Clegg wants the IFS to get an octopus too

Nick Clegg continues his audacious attempt to rewrite the "old politics" rules of economic analysis. He has again attacked the Institute for Fiscal Studies over its analysis showing that the Coalition's choices in the budget were distributionally regressive, on the grounds that the IFS graphs do not include future budget decisions which the government has not yet taken.

Clegg said today:


"It doesn’t cover what we’re going to do in future budgets to build on the steps that we included in this budget to make the tax system fairer"


So we renew our challenge to Nick Clegg, George Osborne and Danny Alexander: can the Treasury set out how they believe their progressive "future intentions" should be included in the IFS' distributional modelling?

The IFS analysis shows that the decisions which have been taken so far by this government are regresssive.
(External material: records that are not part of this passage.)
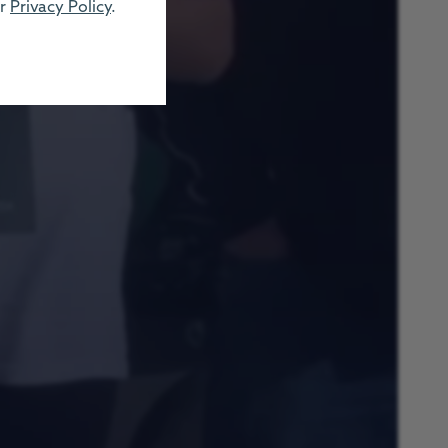
ur
Privacy Policy
.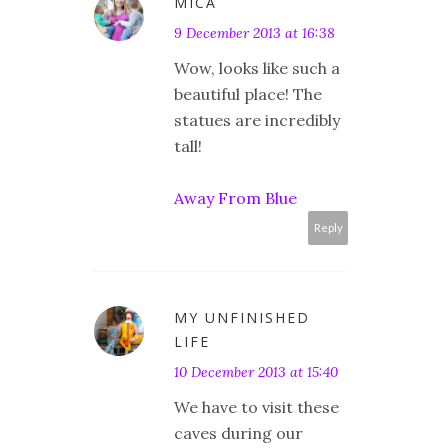
MICA
9 December 2013 at 16:38
Wow, looks like such a
beautiful place! The
statues are incredibly
tall!
Away From Blue
Reply
MY UNFINISHED
LIFE
10 December 2013 at 15:40
We have to visit these
caves during our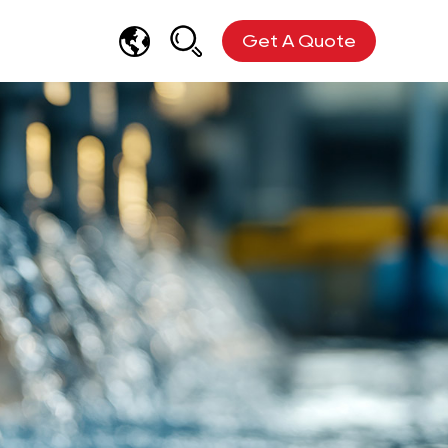
Get A Quote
When the government makes further decisions, they will include them in their analysis - with the next major IFS briefing taking place the day after the comprehensive spending review.

But it sounds as though Nick Clegg thinks they should place less faith in Robert Chote's number-crunchers, and employ a clairvoyant octopus to do their budget modelling too.

3 comments:

Tom Freeman said...

OK, let's accept that he can use that defence, but only on condition that when he talks about Labour's "legacy", he includes the effects of the policies that Labour would have implemented had it won a fourth term.
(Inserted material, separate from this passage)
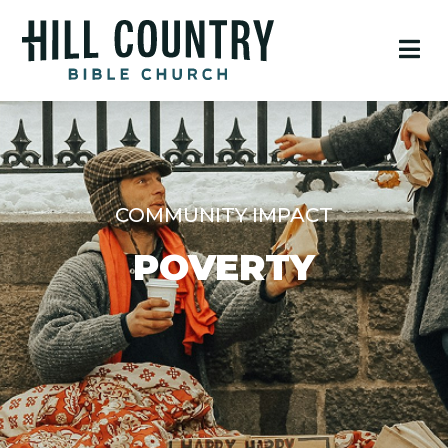
COMMUNITY IMPACT
POVERTY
And we'll need to be setting up an independent Office for Future Intentions so that we can have credible figures on what they're probably going to get round to doing.

(Also, when my boss has a go at me for not finishing a piece of work, I want to be able to say that the criticism doesn’t cover what I'm going to do in future to build on the steps that I've included so far to get some paltry amount of the job done.)

Guido Fawkes said...

Can you progressives guarantee that your redistibutive policies won't incentivise not working versus taking a low paid job?

That would be unfair.

Sunder Katwala said...

Guido,

Good to see the right spotting that there are important equality and fairness issues to be resolved, but it is hardly a new point.

I think you may find that the Fabian Society has done more detailed thinking and work on the relationship and tensions between
equality and fairness, arguing for the importance of reciprocity.

I have not seen anybody else produce such detailed attitudes research on the dynamics of how different principles of need, desert and entitlement interact in current public attitudes.

The research suggests there are philosophical and political limits to a purely needs-based egalitarianism, and sparked an argument between John Denham and Roy Hattersley about these different arguments about inequality and fairness last year.